The burden of innovation: Proof
- JOSE MORERA
- 22 jun 2012
- 2 Min. de lectura
Clearly an innovator has the obligation to show that an innovation works before promoting its widespread adoption. In this and the next five posts, I’ll tell Freedom from Hunger’s story of how we tried to meet this obligation and had to deal with unanticipated consequences.
In 1988, Freedom from Hunger started to innovate in the use of group
-based lending to women (with savings and education built into an integrated package of services) as a vehicle for effective and widespread public health nutrition intervention. From the start, our board (including some prominent academic nutritionists) was skeptical. They wanted evidence of impact on nutritional status of children under the age of five years (the “canary in the mine” of family nutrition). Having an academic research background.
There can be a conflict of interest in being a practitioner going out on a limb to start up an innovative program—particularly in our situation. We were proposing to transform our organization with this innovation; this was more than an exploratory experiment to complement a tried-and-true “core” program approach.
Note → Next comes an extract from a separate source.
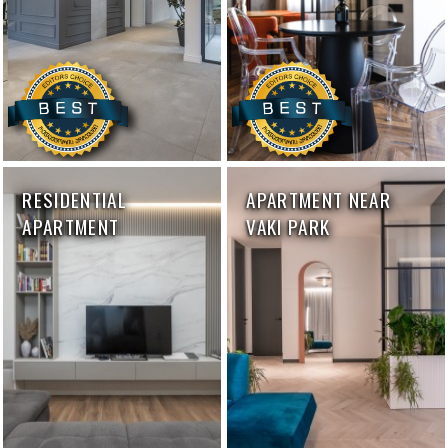
RESIDENTIAL
APARTMENT NEAR
APARTMENT
VAKI PARK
We were driven by evidence from external program evaluators in the mid-1980s that much of what our organization had been focusing on was not working. But they also found that parts of what we had been doing seemed to be effective and responsive to wants and needs of the poor. We combined and improved these apparently good parts to become our Credit with Education program (as it later came to be labeled for branding purposes).
While the components were not really new, the delivery package was radical for many inside and outside Freedom from Hunger. We had to commit to the innovation in front of board, donors, peers, and of course participants well before we could be fully confident that this innovation would work. The organization’s survival in effect was bet on this innovation proving to be effective and replicable to large scale. What if the impact research showed that Credit with Education was not effective and/or not replicable?
With such high stakes, the conflict of interest should have ruled out doing the research ourselves. But we could not find sophisticated researchers willing and able to do the research. Like the Little Red Hen, we just had to do it ourselves. Counting on our intellectual honesty and demonstrated integrity to make the research credible, we were prepared to abandon or substantially adjust the innovation, if our faith in Credit with Education proved to be misplaced. In hindsight, this whole scenario appears foolhardy! But we had a sense of having our organizational back against the wall. More important, we were determined to make a bold effort to actually do good development rather than simply survive as an organization.